X

Kelimelerin gücü: Sorunlarla başa çıkmak için sihirli bir cümleniz var mı?

Yazın gelmesiyle beraber havanın da getirdiği sıcaklık ile hem bedenen hem de ruhen birazcık rehavete kapılıyorum itiraf etmeliyim.

“Bedenen rehavete kapılmayı anladık da ruhen rehavete nasıl kapılır insan?” sorularınızı duyar gibiyim.

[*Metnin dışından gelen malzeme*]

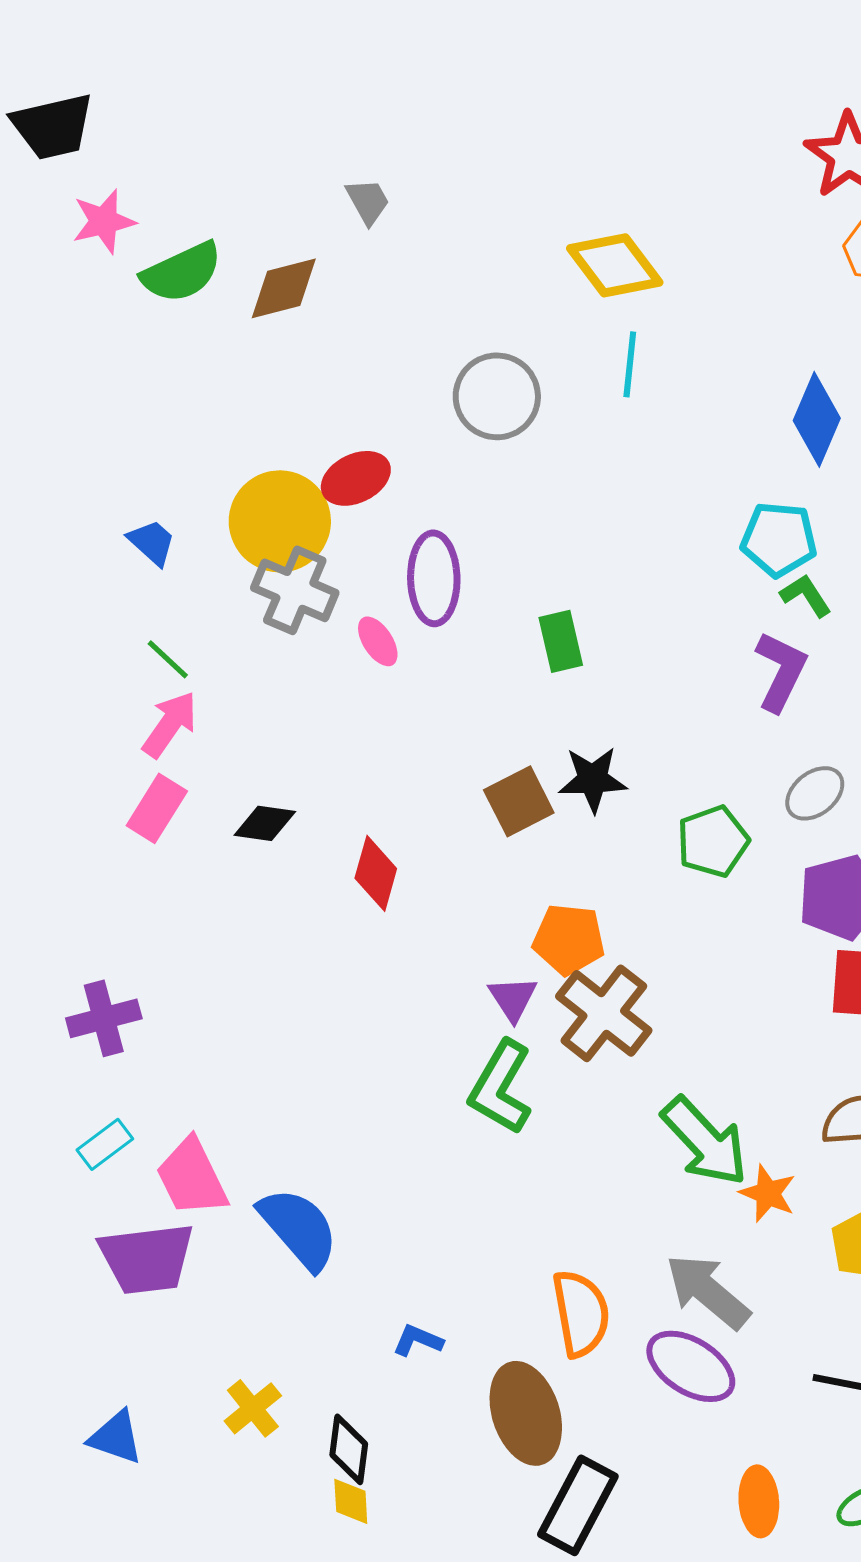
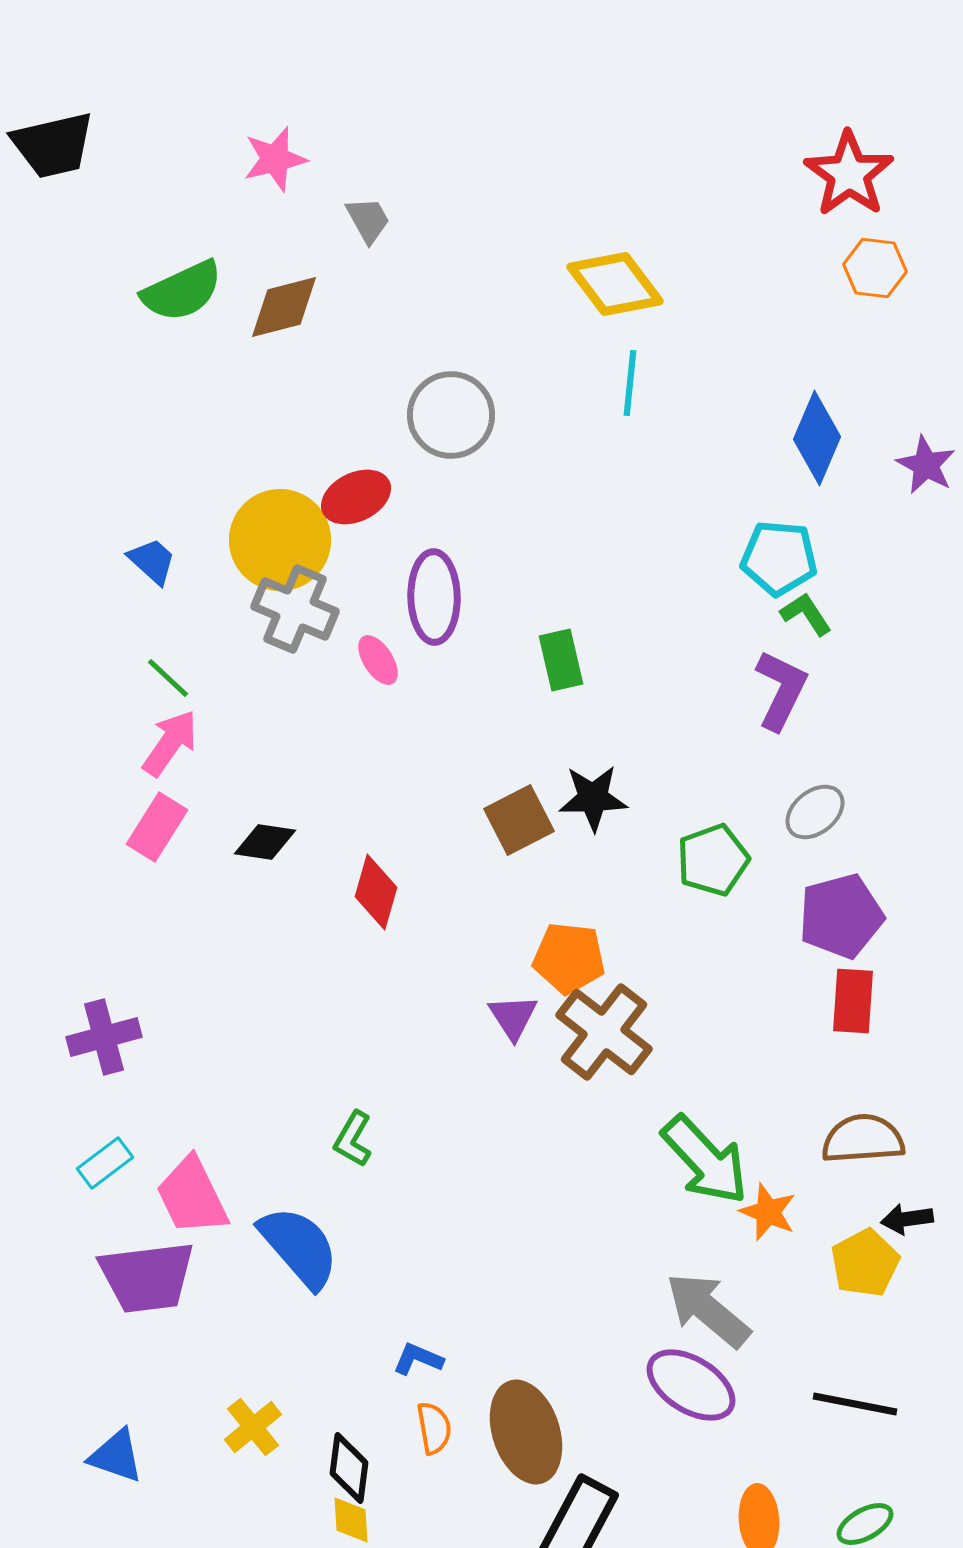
pink star: (104, 221) -> (275, 159), moved
gray circle: (497, 396) -> (451, 415), moved
green L-shape: (501, 1087) -> (353, 1139), moved, size x0.6
orange semicircle: (581, 1313) -> (434, 1428), moved, size x0.6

Açıklamaya çalışayım; yazılarımı okuyanlar bilir, genel yapı itibarıyla gereğinden fazla mükemmeliyetçi oluşum, her konuyu, her olayı ince eleyip sık dokumam ve her şeye çok fazla anlam yüklememle meşhurumdur. Tüm bu özelliklerimin pek çok alanda faydasını görmemle beraber, zaman zaman benim parazitim olduğunu, adım atmamı çokça kez zorlaştırdığını da vurgulamak isterim.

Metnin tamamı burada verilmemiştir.